Qualitative Evaluation

The results of the qualitative assessment are depicted in Figure 17. The qualitative assessment rendered the following ranking:

  1. heig-vd
  2. smp-unet-resnet34-imagenet_RVBI
  3. odeon_unet-vgg16_RVBIE

The ranking corresponds to the ranking based on the metric measures.

Result of qualitative assessment of the beneficiaries
Figure 17: Qualitative assessment by the beneficiaries.

6.2 Fine-Tuning

For the second part of the project - fine-tuning of the HEIG-VD model - the quantitative binary performance is first presented. Afterwards, the multiclass outputs are quantitatively, qualitatively and visually given. This allows to understand what is behind the visual binary outputs qualitatively discussed it the final subsection.

Binary Results

Figure 18 shows the progress of the models during fine-tuning, with a datapoint after every epoch. The curves are quite similar to each other, but both are rather noisy. The best checkpoint of the 10 cm model is at epoch 71 with an mIoU of 0.939. The best checkpoint of the mixed model is at epoch 145 with an mIoU of 0.930. The names of the two models are thus HEIG-VD-10cm-71k and HEIG-VD-mixed-145k.

The training for the models for 160'000 iterations with the above stated hardware took about 7 days. Performing inference on one single tile with 512x512 pixels takes about 1 second. This means that with 10 cm input tiles, the model takes about 380 seconds or 6 minutes and 20 seconds to process 1 km². As the canton of Fribourg has an area of about 1'670 km², the model would take about one week to process the whole canton. The model would able to process the whole canton in a reasonable amount of time.

Training progress of the models.
Figure 18: Training progress of the models.

Figure 19 and Table 2 show the MCC values for the original HEIG-VD model, as well as for the two fine-tuned models one the evaluation extent. When comparing the MCC values of the original HEIG-VD model (MCC=0.553) with the fine-tuned models (MCC after 10 cm training : 0.939; MCC after mixed training: 0.938 ), the fine-tuned models perform significantly better. However, one should notice that the original HEIG-VD model was trained on a different dataset and with a different classification scheme. It was evaluated on the same extent but using the package ID, which is introduced in the Reclassification section.

Regarding the performance of the two models on inference with different input resolutions, they perform quite similarly on the 10 cm resolution input. Both models perform worse as the ground sampling distance increases:

  • MCC after 10 cm training: 0.884 on 20 cm inputs against 0.795 on 40 cm inputs.
  • MCC after mixed training: 0.930 on 20 cm inputs against 0.893 on 40 cm inputs.

However, the performance of the HEIG-VD-mixed-145k model is not decreasing as much as the HEIG-VD-10cm-71k model on the 20 cm and 40 cm resolution inputs.
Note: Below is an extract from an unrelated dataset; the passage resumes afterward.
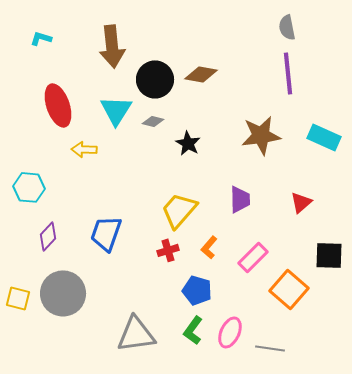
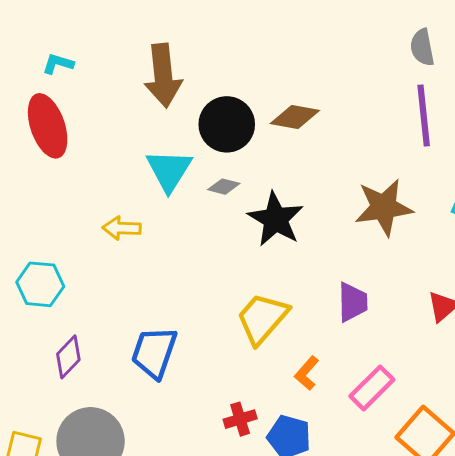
red ellipse: (58, 105) -> (48, 126), moved
black star: (188, 143) -> (276, 219), size x1.5
red cross: (168, 250) -> (240, 419), moved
Figure 19: MCC values of the binary predictions of the model fine-tuned on different resolutions.
ModelMCC (10cm input)MCC (20cm input)MCC (40cm input)
HEIG-VD-original0.553
HEIG-VD-10cm-71k0.9390.8840.795
HEIG-VD-mixed-145k0.9380.9300.893
Table 2: MCC values of the binary predictions of the model fine-tuned on different resolutions.

Multi-Class Results

As in the Evaluation results section, the results are not discussed in further details. Confusion matrices can be found in the Appendices. Figures 20 and 21 shows the IoU values of the mixed-resolution model (Figure 20) and the 10 cm model (Figure 21) on different resolutions.

IoU values of the 10 cm model on different resolutions.
Figure 20: IoU values of the fine-tuned models on the 10 cm dataset.
IoU values of the mixed-resolution model on different resolutions.
Figure 21: IoU values of the fine-tuned models on the mixed-resolution dataset.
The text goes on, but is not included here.